**Problem details**
Exclude the pictures and repeat all of the data exactly.

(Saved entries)
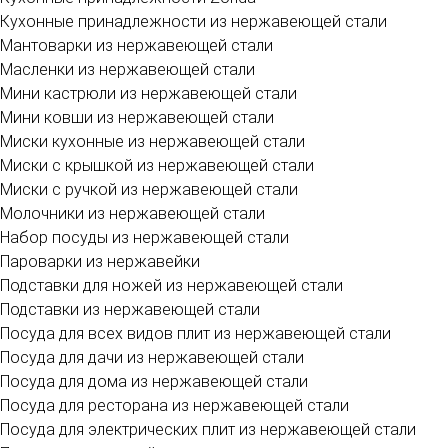
Кухонные принадлежности из нержавеющей стали
Мантоварки из нержавеющей стали
Масленки из нержавеющей стали
Мини кастрюли из нержавеющей стали
Мини ковши из нержавеющей стали
Миски кухонные из нержавеющей стали
Миски с крышкой из нержавеющей стали
Миски с ручкой из нержавеющей стали
Молочники из нержавеющей стали
Набор посуды из нержавеющей стали
Пароварки из нержавейки
Подставки для ножей из нержавеющей стали
Подставки из нержавеющей стали
Посуда для всех видов плит из нержавеющей стали
Посуда для дачи из нержавеющей стали
Посуда для дома из нержавеющей стали
Посуда для ресторана из нержавеющей стали
Посуда для электрических плит из нержавеющей стали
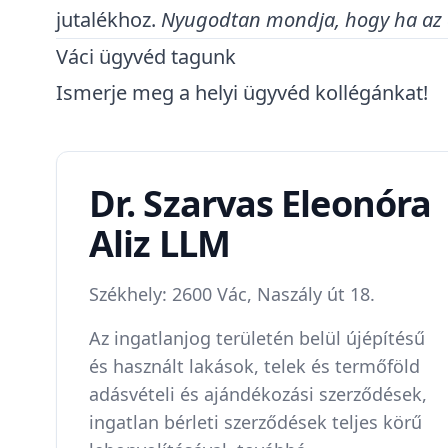
jutalékhoz.
Nyugodtan mondja, hogy ha az el
Váci ügyvéd tagunk
Ismerje meg a helyi ügyvéd kollégánkat!
Dr. Szarvas Eleonóra
Aliz LLM
Székhely: 2600 Vác, Naszály út 18.
Az ingatlanjog területén belül újépítésű
és használt lakások, telek és termőföld
adásvételi és ajándékozási szerződések,
ingatlan bérleti szerződések teljes körű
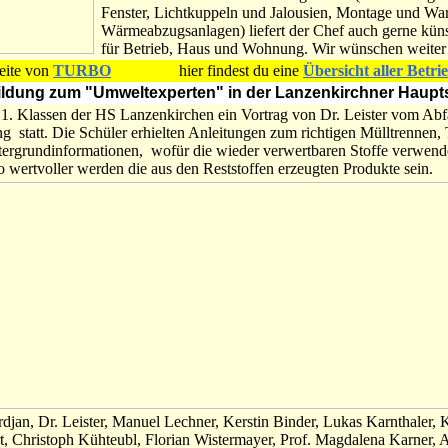
Fenster, Lichtkuppeln und Jalousien, Montage und W
Wärmeabzugsanlagen) liefert der Chef auch gerne küns
für Betrieb, Haus und Wohnung. Wir wünschen weiter 
Seite von
TURBO
hier findest du eine
Übersicht aller Betri
bildung zum "Umweltexperten" in der Lanzenkirchner Haupt
 1. Klassen der HS Lanzenkirchen ein Vortrag von Dr. Leister vom Abf
statt. Die Schüler erhielten Anleitungen zum richtigen Mülltrennen,
ergrundinformationen, wofür die wieder verwertbaren Stoffe verwende
o wertvoller werden die aus den Reststoffen erzeugten Produkte sein.
jan, Dr. Leister, Manuel Lechner, Kerstin Binder, Lukas Karnthaler, K
, Christoph Kühteubl, Florian Wistermayer, Prof. Magdalena Karner, 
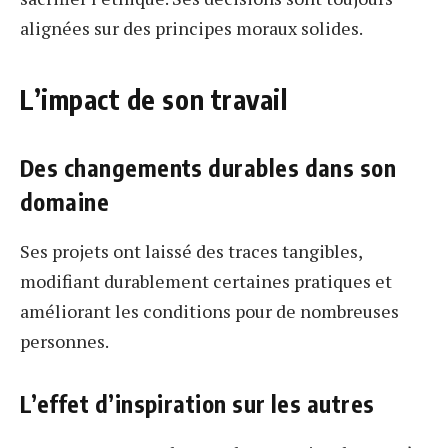
alignées sur des principes moraux solides.
L’impact de son travail
Des changements durables dans son
domaine
Ses projets ont laissé des traces tangibles,
modifiant durablement certaines pratiques et
améliorant les conditions pour de nombreuses
personnes.
L’effet d’inspiration sur les autres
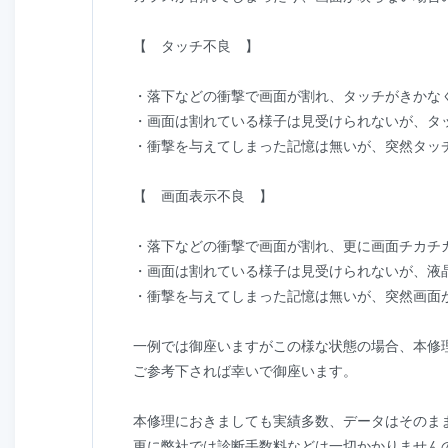
【 タッチ不良 】
・落下などの衝撃で画面が割れ、タッチがきかな
・画面は割れている様子は見受けられないが、タ
・衝撃を与えてしまった記憶は無いが、突然タッ
【 画面表示不良 】
・落下などの衝撃で画面が割れ、更に画面チカチ
・画面は割れている様子は見受けられないが、液
・衝撃を与えてしまった記憶は無いが、突然画面
一例では御座いますがこの様な状態の場合、本修
ご参考下されば幸いで御座います。
本修理におきましても実績多数、データはそのま
更に弊社では診断手数料などは一切かかりません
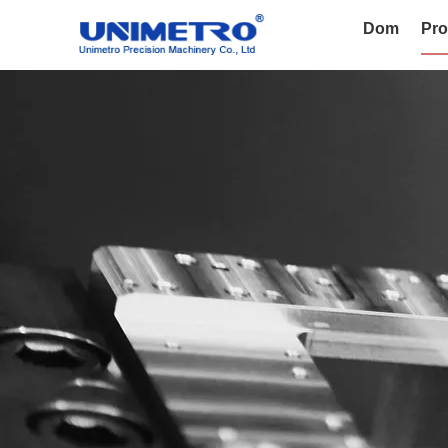
Dom
Pro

**Answer to this exercise**
Кухонные принадлежности из нержавеющей стали
Мантоварки из нержавеющей стали
Масленки из нержавеющей стали
Мини кастрюли из нержавеющей стали
Мини ковши из нержавеющей стали
Миски кухонные из нержавеющей стали
Миски с крышкой из нержавеющей стали
Миски с ручкой из нержавеющей стали
Молочники из нержавеющей стали
Набор посуды из нержавеющей стали
Пароварки из нержавейки
Подставки для ножей из нержавеющей стали
Подставки из нержавеющей стали
Посуда для всех видов плит из нержавеющей стали
Посуда для дачи из нержавеющей стали
Посуда для дома из нержавеющей стали
Посуда для ресторана из нержавеющей стали
Посуда для электрических плит из нержавеющей стали
jutalékhoz.
Nyugodtan mondja, hogy ha az el
Váci ügyvéd tagunk
Ismerje meg a helyi ügyvéd kollégánkat!
Dr. Szarvas Eleonóra
Aliz LLM
Székhely: 2600 Vác, Naszály út 18.
Az ingatlanjog területén belül újépítésű
és használt lakások, telek és termőföld
adásvételi és ajándékozási szerződések,
ingatlan bérleti szerződések teljes körű
Fenster, Lichtkuppeln und Jalousien, Montage und W
Wärmeabzugsanlagen) liefert der Chef auch gerne küns
für Betrieb, Haus und Wohnung. Wir wünschen weiter 
Seite von
TURBO
hier findest du eine
Übersicht aller Betri
bildung zum "Umweltexperten" in der Lanzenkirchner Haupt
 1. Klassen der HS Lanzenkirchen ein Vortrag von Dr. Leister vom Abf
statt. Die Schüler erhielten Anleitungen zum richtigen Mülltrennen,
ergrundinformationen, wofür die wieder verwertbaren Stoffe verwende
o wertvoller werden die aus den Reststoffen erzeugten Produkte sein.
jan, Dr. Leister, Manuel Lechner, Kerstin Binder, Lukas Karnthaler, K
, Christoph Kühteubl, Florian Wistermayer, Prof. Magdalena Karner, 
alignées sur des principes moraux solides.
L’impact de son travail
Des changements durables dans son
domaine
Ses projets ont laissé des traces tangibles,
modifiant durablement certaines pratiques et
améliorant les conditions pour de nombreuses
personnes.
L’effet d’inspiration sur les autres
【 タッチ不良 】
・落下などの衝撃で画面が割れ、タッチがきかな
・画面は割れている様子は見受けられないが、タ
・衝撃を与えてしまった記憶は無いが、突然タッ
【 画面表示不良 】
・落下などの衝撃で画面が割れ、更に画面チカチ
・画面は割れている様子は見受けられないが、液
・衝撃を与えてしまった記憶は無いが、突然画面
一例では御座いますがこの様な状態の場合、本修
ご参考下されば幸いで御座います。
本修理におきましても実績多数、データはそのま
更に弊社では診断手数料などは一切かかりません
Dom
Pro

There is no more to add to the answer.